Biden’s Misguided Blame Game on Iran

“A fool throws a stone into a well and a hundred wise men can’t get it out,” is a popular Persian expression stressing the lasting consequence of actions taken by unlearned or inexperienced people for the rest of society.

The Biden administration is channeling this maxim—with former President Trump as the “fool” and the 2015 Iran nuclear deal as “the stone”—as its go-to response for why things have gone from bad to worse on Iran policy under President Joe Biden’s watch despite his promise of a “smarter” approach.

On the sidelines of a conference in Rome last October, Biden blamed his predecessor for the deadlock in negotiations and Iran’s atomic advances. “We’re continuing to suffer from the very bad decisions President Trump made to pull out of the JCPOA,” he said, using the acronym for the 2015 agreement, the Joint Comprehensive Plan of Action. Less than two months later, Secretary of State Antony Blinken amplified that assessment, saying, “we are where we are because of what I consider to be one of the worst decisions made in American foreign policy in the last decade, and that was getting out of the Iran nuclear agreement.”

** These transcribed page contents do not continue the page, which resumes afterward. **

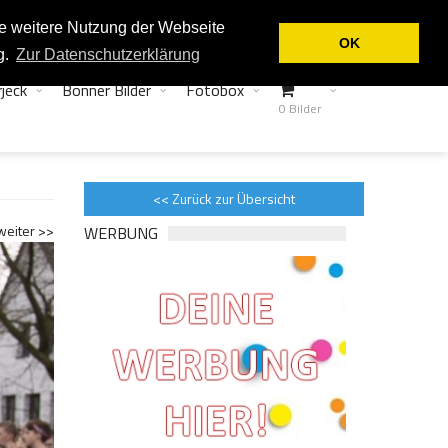
Login
Kontakt
ie weitere Nutzung der Webseite
OK
g.
Zur Datenschutzerklärung
jeck
Bonner Bilder
Fotobox
0 Bilder
<< Zurück zur Übersicht
weiter >>
WERBUNG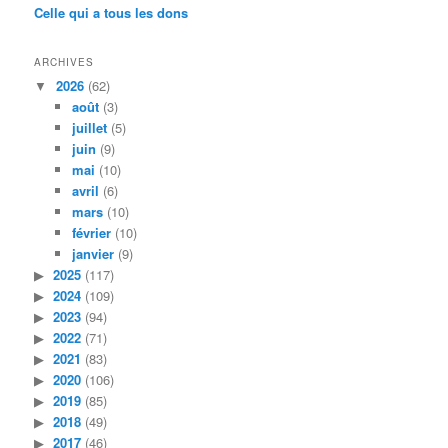
Celle qui a tous les dons
ARCHIVES
2026
(62)
août
(3)
juillet
(5)
juin
(9)
mai
(10)
avril
(6)
mars
(10)
février
(10)
janvier
(9)
2025
(117)
2024
(109)
2023
(94)
2022
(71)
2021
(83)
2020
(106)
2019
(85)
2018
(49)
2017
(46)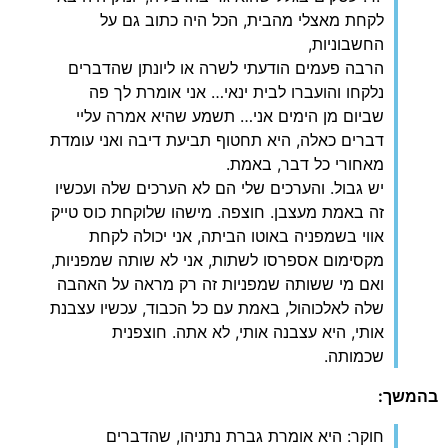
לקחת מאצלי מהבית, הכל היה כתוב גם על
החשבוניות,
הרבה פעמים הודעתי לשרה או ליונתן שהדברים
נלקחו והועברו לבית ינאי… אני אומרת לך פה
שביום מן הימים אני… תשמע שהיא אמרה עליי
דברים כאלה, היא תחטוף תביעת דיבה ואני עומדת
מאחורי כל דבר, באמת.
יש גבול. והערכים שלי הם לא הערכים שלה ועכשיו
זה באמת מעצבן. חוצפה. מישהו שלוקחת כוס טייק
אווי בשמפניה באוטו הביתה, אני יכולה לקחת
מקסימום אספרסו לשתות, אני לא שותה שמפניות,
ואם מי ששותה שמפניות זה רק מראה על האהבה
שלה לאלכוהול, באמת עם כל הכבוד, עכשיו עצבנת
אותי, היא עצבנה אותי, לא אתה. חוצפנית
שכמותה.
בהמשך:
חוקר: היא אומרת גברת נתניהו, שהדברים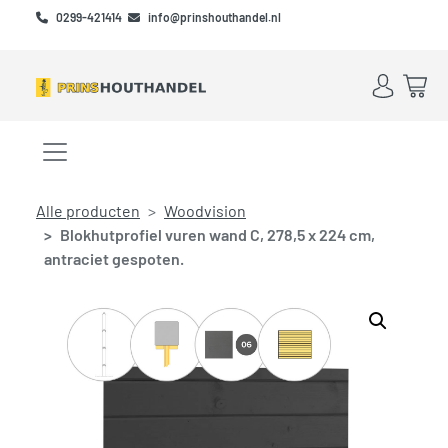
Skip to main content
Skip to footer
0299-421414
info@prinshouthandel.nl
Account
Win
Menu openen/sluiten
Alle producten
Woodvision
Blokhutprofiel vuren wand C, 278,5 x 224 cm,
antraciet gespoten.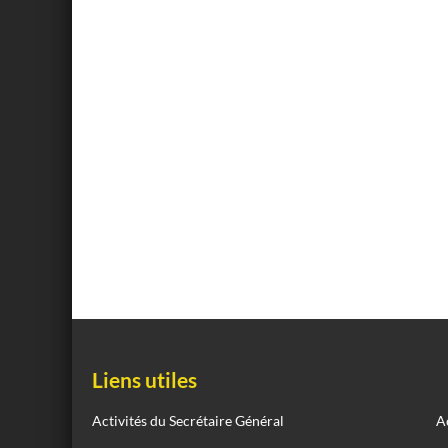
Liens utiles
Activités du Secrétaire Général
A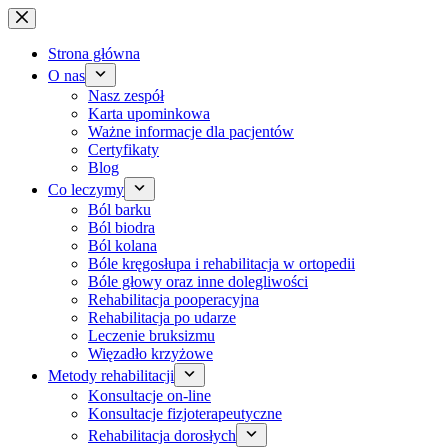
Przejdź
do
treści
Strona główna
O nas
Nasz zespół
Karta upominkowa
Ważne informacje dla pacjentów
Certyfikaty
Blog
Co leczymy
Ból barku
Ból biodra
Ból kolana
Bóle kręgosłupa i rehabilitacja w ortopedii
Bóle głowy oraz inne dolegliwości
Rehabilitacja pooperacyjna
Rehabilitacja po udarze
Leczenie bruksizmu
Więzadło krzyżowe
Metody rehabilitacji
Konsultacje on-line
Konsultacje fizjoterapeutyczne
Rehabilitacja dorosłych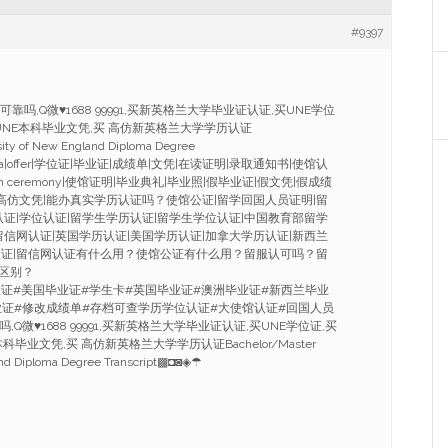
#9397
靠吗,Q微♥1688 99991,买新英格兰大学毕业证认证,买UNE学位
买UNE本科毕业文凭,买 高仿新英格兰大学学历认证
sity of New England Diploma Degree
diploma|offer|学位证|毕业证|成绩单|文凭|在读证明|录取通知书|使馆认
duation ceremony|使馆证明|毕业典礼|毕业照|假毕业证|假文凭|假成绩
|高仿文凭|能办真实学历认证吗？使馆公证|留学回国人员证明|留
认证|学位认证|留学生学历认证|留学生学位认证|中国教育部留学
留信网认证|英国学历认证|美国学历认证|加拿大学历认证|新西兰
认证|留信网认证有什么用？使馆公证有什么用？留服认可吗？留
区别？
拿大毕业证#美国毕业证#学生卡#英国毕业证#澳洲毕业证#新西兰毕业
业证#修改成绩单#存档可查学历学位认证#大使馆认证#回国人员
Q微♥1688 99991,买新英格兰大学毕业证认证,买UNE学位证,买
科毕业文凭,买 高仿新英格兰大学学历认证Bachelor/Master
and Diploma Degree Transcript▩◘◙◈☂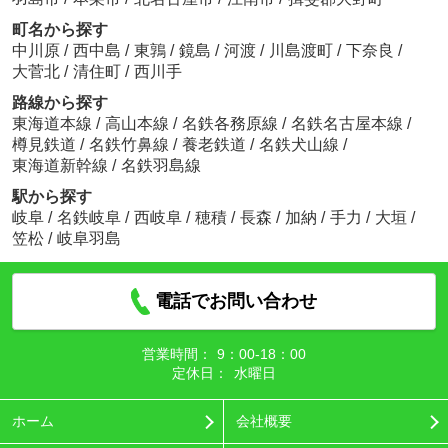
町名から探す
中川原
/
西中島
/
東鶉
/
鏡島
/
河渡
/
川島渡町
/
下奈良
/
大菅北
/
清住町
/
西川手
路線から探す
東海道本線
/
高山本線
/
名鉄各務原線
/
名鉄名古屋本線
/
樽見鉄道
/
名鉄竹鼻線
/
養老鉄道
/
名鉄犬山線
/
東海道新幹線
/
名鉄羽島線
駅から探す
岐阜
/
名鉄岐阜
/
西岐阜
/
穂積
/
長森
/
加納
/
手力
/
大垣
/
笠松
/
岐阜羽島
電話でお問い合わせ
営業時間：
9：00‐18：00
定休日：
水曜日
ホーム
会社概要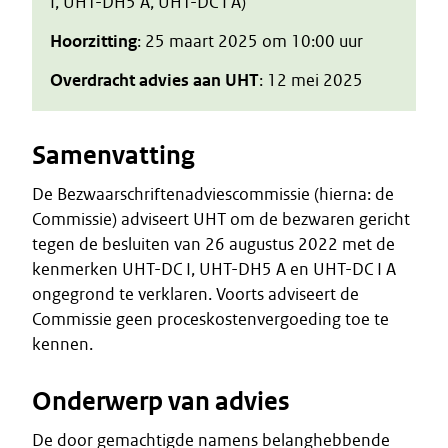
I, UHT-DH5 A, UHT-DC I A)
Hoorzitting
: 25 maart 2025 om 10:00 uur
Overdracht advies aan UHT
: 12 mei 2025
Samenvatting
De Bezwaarschriftenadviescommissie (hierna: de
Commissie) adviseert UHT om de bezwaren gericht
tegen de besluiten van 26 augustus 2022 met de
kenmerken UHT-DC I, UHT-DH5 A en UHT-DC I A
ongegrond te verklaren. Voorts adviseert de
Commissie geen proceskostenvergoeding toe te
kennen.
Onderwerp van advies
De door gemachtigde namens belanghebbende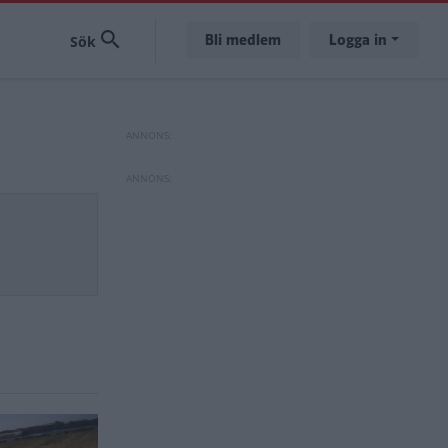
Bli medlem
Logga in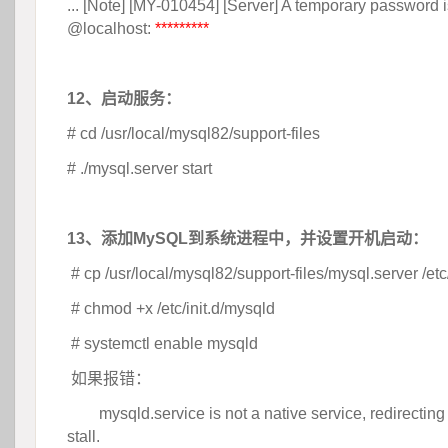
... [Note] [MY-010454] [Server] A temporary password i
@localhost: 
*********
 
12、启动服务：
# cd /usr/local/mysql82/support-files
# ./mysql.server start
 
13、添加MySQL到系统进程中，并设置开机启动：
 # cp /usr/local/mysql82/support-files/mysql.server /etc
 # chmod +x /etc/init.d/mysqld
 # systemctl enable mysqld
 如果报错：
	
mysqld.service is not a native service, redirectin
stall.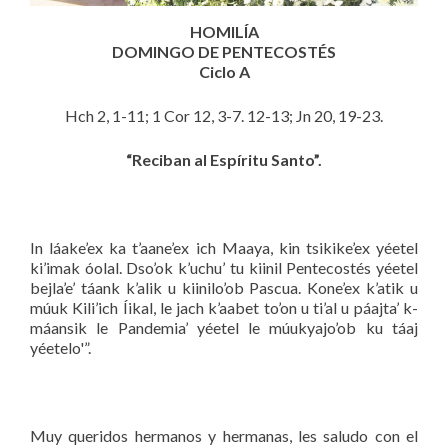
HOMILÍA
DOMINGO DE PENTECOSTÉS
Ciclo A
Hch 2, 1-11; 1 Cor 12, 3-7. 12-13; Jn 20, 19-23.
“Reciban al Espíritu Santo”.
In láake’ex ka t’aane’ex ich Maaya, kin tsikike’ex yéetel
ki’imak óolal. Dso’ok k’uchu’ tu kiinil Pentecostés yéetel
bejla’e’ táank k’alik u kiinilo’ob Pascua. Kone’ex k’atik u
múuk Kili’ich Íikal, le jach k’aabet to’on u ti’al u páajta’ k-
máansik le Pandemia’ yéetel le múukyajo’ob ku táaj
yéetelo'”.
Muy queridos hermanos y hermanas, les saludo con el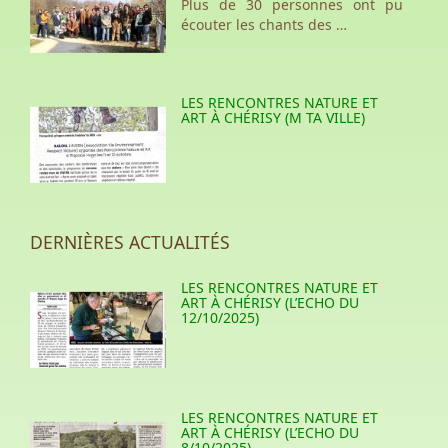
Plus de 30 personnes ont pu
écouter les chants des …
LES RENCONTRES NATURE ET
ART À CHÉRISY (M TA VILLE)
DERNIÈRES ACTUALITÉS
LES RENCONTRES NATURE ET
ART À CHÉRISY (L’ECHO DU
12/10/2025)
LES RENCONTRES NATURE ET
ART À CHÉRISY (L’ECHO DU
8/10/2025)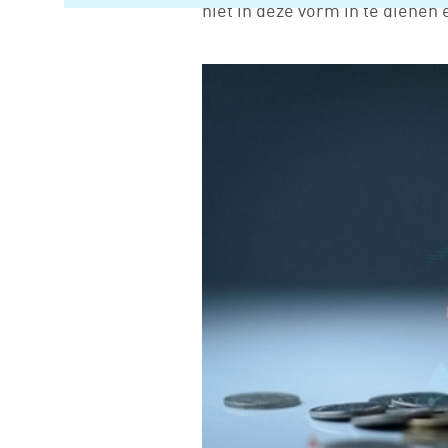
niet in deze vorm in te dienen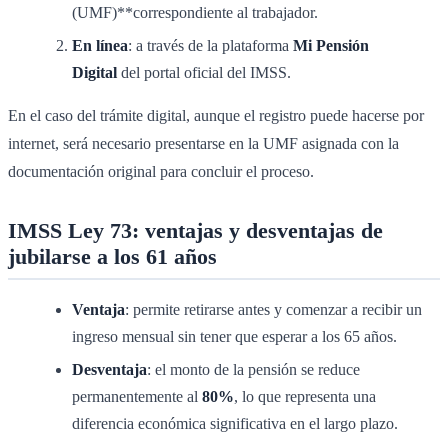
(UMF)**correspondiente al trabajador.
En línea
: a través de la plataforma
Mi Pensión
Digital
del portal oficial del IMSS.
En el caso del trámite digital, aunque el registro puede hacerse por
internet, será necesario presentarse en la UMF asignada con la
documentación original para concluir el proceso.
IMSS Ley 73: ventajas y desventajas de
jubilarse a los 61 años
Ventaja
: permite retirarse antes y comenzar a recibir un
ingreso mensual sin tener que esperar a los 65 años.
Desventaja
: el monto de la pensión se reduce
permanentemente al
80%
, lo que representa una
diferencia económica significativa en el largo plazo.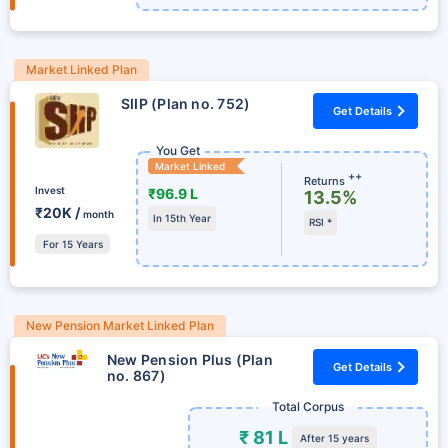
Market Linked Plan
SIIP (Plan no. 752)
Get Details
You Get
Market Linked
++
Returns
Invest
₹96.9 L
13.5%
₹20K /
month
In 15th Year
RSI *
For 15 Years
New Pension Market Linked Plan
New Pension Plus (Plan
Get Details
no. 867)
Total Corpus
₹ 81 L
After 15 years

While the former president did indeed cease U.S. participation in the JCPOA on May 8, 2018, the Islamic Republic’s enmity with America far predates this decision. Moreover, the main vectors for Iranian escalation since 2018—nuclear, missile, regional, maritime, and cyber—have all been problem areas in the past and are what make it such an outsized threat. They are not new aggressions Iran has chosen to develop or employ, as White House press secretary Jen Psaki incorrectly alleged days ago.